What's the difference between a lake effect snow advisory and a lake effect snow warning? Find out here with winter terminology and vocabulary. 

Black ice
Ice that appears black because it's very thin and difficult to spot. It forms when rain falls onto a surface with a temperature below freezing.

Blizzard
Winter storm conditions of sustained winds or frequent gusts of 35 mph or more that cause major blowing and drifting of snow, reducing visibility for 3 or more hours. Extremely cold temperatures often are associated with dangerous blizzard conditions.

Blizzard Warning 
Sustained or gusty winds of 35 mph or more, and falling or blowing snow creating visibilities at or below ¼ mile; these conditions should persist for at least three hours.

Freezing drizzle
If it rains and the temperature is 32 degrees or less, a thin coat of ice is created causing traveling problems.

Heavy snow warning
This is now known as 'a winter storm warning' for heavy snow. Issued when seven or more inches of snow or sleet is expected in the next 24 hours. A warning is used for winter weather conditions posing a threat to life and property.

High wind warning
Issued when sustained winds from 40 to 73 mph are expected for at least one hour, or any wind gusts are expected to reach 58 miles per hour or more.

Ice storm
Rain that's falling and freezing on contact with cold objects creating ice build-ups of 1/4th inch or more that can cause severe damage.

Lake Effect Snow Warning
Issued when heavy lake effect snow is imminent or occurring.

Lake Effect Snow Advisory
Issued when the accumulation of lake effect snow will cause significant inconvenience.

Snow squalls
Intense, but of limited duration, periods of moderate to heavy snowfall, accompanied by strong, gusty surface winds and possibly lightning.

Wind chill
The additional cooling effect resulting from wind blowing on bare skin. The wind chill is based on the rate of heat loss from exposed skin caused by the combined effects of wind and cold. The (equivalent) wind chill temperature is the temperature the body "feels" for a certain combination of the wind and air temperature.

Wind Chill Advisory
Issued when wind chill temperatures are expected to be a significant inconvenience to life with prolonged exposure, and, if caution is not exercised, could lead to hazardous exposure.

Wind Chill Warning
Issued when wind chill temperatures are expected to be hazardous to life within several minutes of exposure.

Winter storm
A heavy snow event. A snow accumulation of more than six inches in 12 hours or more than 12 inches in 24 hours.

Winter storm warning
Issued when seven or more inches of snow or sleet is expected in the next 24 hours, or 1/2 inch or more of accretion of freezing rain is expected. A warning is used for winter weather conditions posing a threat to life and property.
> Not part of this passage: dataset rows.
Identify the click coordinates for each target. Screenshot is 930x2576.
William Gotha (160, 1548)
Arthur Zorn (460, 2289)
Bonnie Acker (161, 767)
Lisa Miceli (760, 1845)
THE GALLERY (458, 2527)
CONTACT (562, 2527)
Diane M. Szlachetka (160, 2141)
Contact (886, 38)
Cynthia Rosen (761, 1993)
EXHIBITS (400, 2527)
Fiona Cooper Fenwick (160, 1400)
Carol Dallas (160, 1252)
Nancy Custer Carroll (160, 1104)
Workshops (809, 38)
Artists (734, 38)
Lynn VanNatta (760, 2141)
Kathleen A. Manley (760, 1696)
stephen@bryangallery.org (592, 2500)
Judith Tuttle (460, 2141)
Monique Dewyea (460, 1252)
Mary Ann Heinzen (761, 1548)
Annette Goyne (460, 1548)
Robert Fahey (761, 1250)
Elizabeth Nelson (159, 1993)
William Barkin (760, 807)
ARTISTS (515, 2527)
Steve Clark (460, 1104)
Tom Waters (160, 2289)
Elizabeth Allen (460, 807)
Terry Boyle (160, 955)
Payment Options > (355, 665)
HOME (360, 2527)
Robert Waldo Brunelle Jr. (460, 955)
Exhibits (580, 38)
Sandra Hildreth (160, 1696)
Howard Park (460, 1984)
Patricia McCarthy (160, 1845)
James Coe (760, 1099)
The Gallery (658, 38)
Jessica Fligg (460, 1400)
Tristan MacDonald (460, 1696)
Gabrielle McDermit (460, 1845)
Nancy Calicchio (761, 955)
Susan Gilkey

Winter Storm Watch                                                                                                          Alerts the public to the possibility of a blizzard, heavy snow, heavy freezing rain, or heavy sleet. Winter Storm Watches are usually issued 12 to 48 hours before the beginning of a Winter Storm.

Winter Storm Outlook                                                                                                      Issued before a Winter Storm Watch. The Outlook is given when forecasters believe winter storm conditions are possible and are usually issued 3 to 5 days in advance of a winter storm.

Winter Weather Advisories
Issued for accumulations of snow, freezing rain, freezing drizzle, and sleet that will cause significant inconveniences and, if caution is not exercised, could lead to life-threatening situations.